THE INNOVATION TRAP: HOW THE IPHONE ISN’T SAVING AMERICA
How the iPhone isn’t saving America
Found this via Pharyangula:
The US economy faces a number of challenges—among them a lack of job creation and an ever-growing trade deficit. Many policy-makers believe that encouraging business innovation is the best response to these particular challenges. Sounds plausible but experience suggests otherwise.
snip:
For the sake of discussion, they assumed that assembly line wages in the U.S. are ten times higher than in China. Given that Chinese production workers earn roughly $1 an hour, that is not an unreasonable assumption. The higher wages would mean that the total assembly cost per phone would rsie to $65 and the total manufacturing cost would approach $238. If Apple continued to sell the iPhone for $500, the company would still earn a very respectable 50% profit margin.
Moreover, as the authors point out:
In this hypothetical scenario, iPhones, the high-tech product invented by the U.S. company, would contribute to U.S. exports and the reduction of the U.S. trade deficit, not only with the PRC, but also with the rest of world. More importantly, Apple created jobs for U.S. low skilled workers; those who could not be the software engineers needed by Apple. Giving up a small portion of profits and sharing them with low skilled U.S. workers by Apple would be a more effective way [than depreciation of the exchange rate] to reduce the U.S. trade deficit and create jobs in the United States.

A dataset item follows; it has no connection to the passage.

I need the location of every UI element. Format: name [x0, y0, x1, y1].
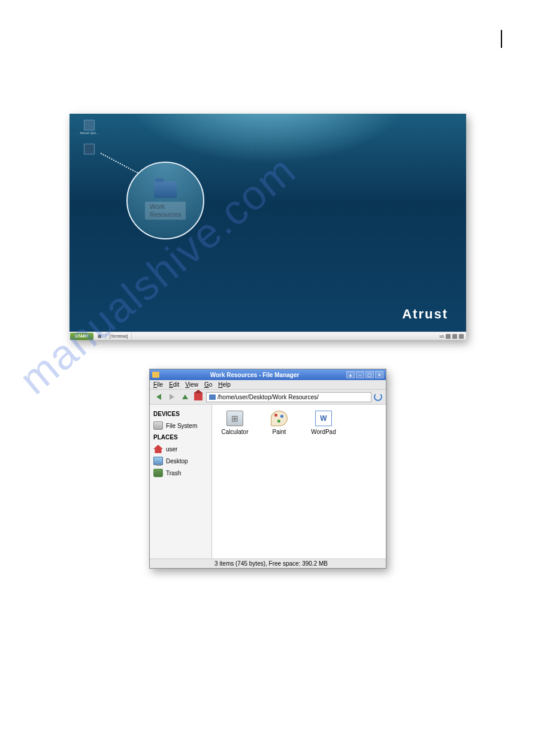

Of course, shifting production to the United States would mean that Apple would earn less money and there is little reason to believe that the company is prepared to sacrifice its profits for the good of the country. If we want to tackle our employment and trade problems were are going to have to do more than promote more attractive conditions for business.
One could also speculate, for example, what it would mean to the USA economy if, say, WallMart came out and said that they would buy from USA manufacturers if they could come within 10-20% of current Chinese prices, and WallMart would maintain the same net profit, as opposed to raising prices by 10-20%.